The cottage was enlarged by the erection of another story, as well as by the addition of a wing and the throwing out of two bay windows, and was otherwise refitted and so metamorphosed by fresh paint and new furniture, that it became one of the most attractive houses in Millville. Captain Rushton, who knew something of agriculture, decided to carry on Robert's farm himself, and found the employment both pleasant and profitable.

"My only trouble," he used to say, jocosely, "is that I have a very exacting landlord. Unless the rent were punctually paid, he would be sure to resort to legal means to recover it."

When Ben Haley heard that his uncle's estate had been bequeathed to the boy whom he had persecuted, and whom for that reason he hated, his rage and disappointment were unbounded. If he had not been within two hours of sailing in command of a ship bound to South America, he would at once have gone down to Millville, and in his fury he might have done serious injury to the boy who had superseded him. But he could not delay the day of sailing, and so, much against his will, he was forced to forego his vengeance until his return. But this was destined to be his last voyage. While at Rio Janeiro he became engaged in a fracas with the keeper of a low grogshop, when the latter, who was a desperate ruffian, snatched a knife from his girdle, and drove it into the heart of the unhappy captain, who fell back on the floor and expired without a groan. Thus terminated a misguided and ill-spent life. I should have been glad to report Ben Haley's reformation instead of his death, but for the sake of Robert, whom he hated so intensely, I am relieved that thin source of peril is closed.

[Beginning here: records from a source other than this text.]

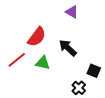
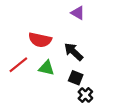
red semicircle: (37, 37) -> (40, 40), turned 65
black square: (94, 71) -> (76, 78), moved

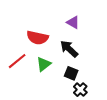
purple triangle: (78, 13) -> (73, 22), moved
green triangle: (46, 68) -> (44, 64), turned -49

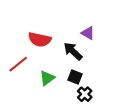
purple triangle: (73, 22) -> (88, 33), moved
green triangle: (44, 64) -> (47, 78), moved

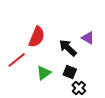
purple triangle: (88, 33) -> (88, 38), moved
red semicircle: (40, 39) -> (37, 37), turned -80

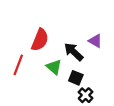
red line: (17, 60) -> (18, 65), turned -30
green triangle: (44, 73) -> (54, 67), moved, turned -42

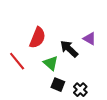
red line: (18, 65) -> (17, 61), turned -60
black square: (76, 78) -> (58, 85), moved

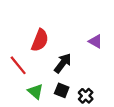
black arrow: (69, 49) -> (63, 63), moved, turned 84
green triangle: (51, 63) -> (36, 91), moved

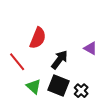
purple triangle: (95, 41) -> (90, 48), moved
black square: (62, 90) -> (58, 85), size x1.5

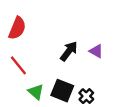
red semicircle: (38, 38) -> (17, 28), moved
black arrow: (59, 60) -> (69, 51), moved

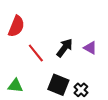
red line: (18, 65) -> (36, 53), moved
green triangle: (36, 92) -> (15, 86), moved, turned -35

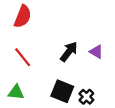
red semicircle: (16, 26) -> (23, 16), moved
red line: (36, 53) -> (23, 57), moved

Robert, being now in easy circumstances, decided to pursue his studies for two years longer, and accordingly placed himself in a school of high reputation, where he made rapid improvement. He then entered upon a business life under the auspices of his friend, Mr. Morgan, and promises in time to become a prominent and wealthy merchant. He passes every Sunday at home in the little cottage occupied by his father, who, however, has ceased to be a farmer, having been promoted to the post of superintendent of the factory, formerly occupied by Mr. Davis. For the first twelve months the post was filled by a new man, who proved to be incompetent, and then was offered to Captain Rushton, whose excellent executive talents were well known. He soon made himself familiar with his duties, and the post is likely to be his as long as he cares to hold it.

Hester Paine, as a young lady, fulfills the promise of her girlhood. The mutual attachment which existed between her and Robert, when boy and girl, still continues, and there is some ground for the report which comes from Millville--that they are engaged. The alliance will be in the highest degree pleasing to both families, for if Hester is fair and attractive, Robert is energetic and of excellent principles, and possessed of precisely those qualities which, with fair good fortune will, under the favor of Providence, insure his success in life.